Start of INPUT RECORDS

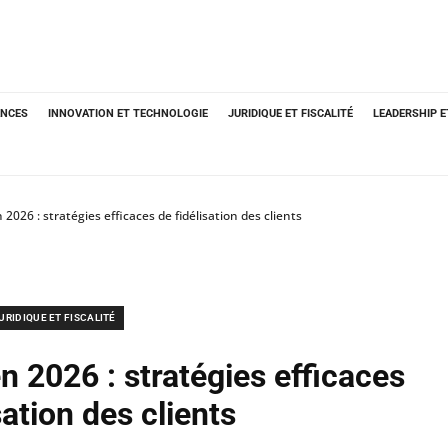
ANCES
INNOVATION ET TECHNOLOGIE
JURIDIQUE ET FISCALITÉ
LEADERSHIP 
2026 : stratégies efficaces de fidélisation des clients
URIDIQUE ET FISCALITÉ
 2026 : stratégies efficaces
sation des clients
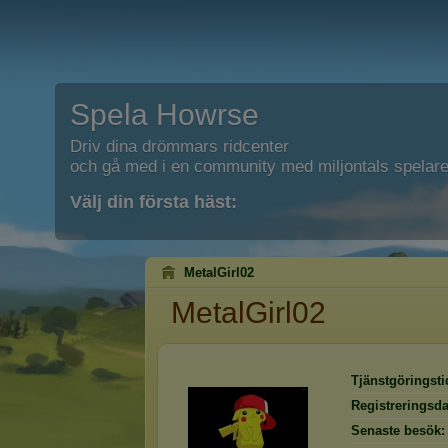
Spela Howrse
Driv dina drömmars ridcenter
och gå med i en community med miljontals spelare
Välj din första häst:
MetalGirl02
MetalGirl02
Tjänstgöringsti
Registreringsd
Senaste besök:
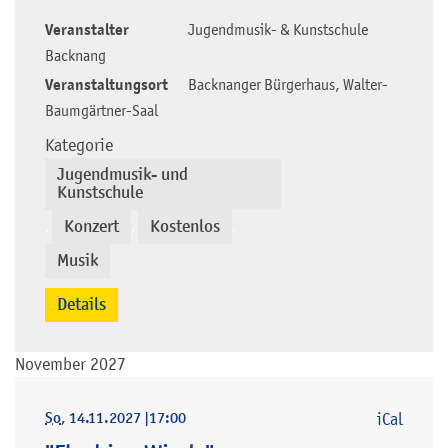
Veranstalter
Jugendmusik- & Kunstschule
Backnang
Veranstaltungsort
Backnanger Bürgerhaus, Walter-
Baumgärtner-Saal
Kategorie
Jugendmusik- und
Kunstschule
Konzert
Kostenlos
,
,
,
Musik
Details
November 2027
So
, 14.11.2027
|
17:00
iCal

End of INPUT RECORDS

__EXERCISE DESCRIPTION__:
Leave out the pictures and copy every record above exactly.

__FINISHED TASK__:
ANCES
INNOVATION ET TECHNOLOGIE
JURIDIQUE ET FISCALITÉ
LEADERSHIP 
2026 : stratégies efficaces de fidélisation des clients
URIDIQUE ET FISCALITÉ
 2026 : stratégies efficaces
sation des clients
Spela Howrse
Driv dina drömmars ridcenter
och gå med i en community med miljontals spelare
Välj din första häst:
MetalGirl02
MetalGirl02
Tjänstgöringsti
Registreringsd
Senaste besök:
Veranstalter
Jugendmusik- & Kunstschule
Backnang
Veranstaltungsort
Backnanger Bürgerhaus, Walter-
Baumgärtner-Saal
Kategorie
Jugendmusik- und
Kunstschule
Konzert
Kostenlos
,
,
,
Musik
Details
November 2027
So
, 14.11.2027
|
17:00
iCal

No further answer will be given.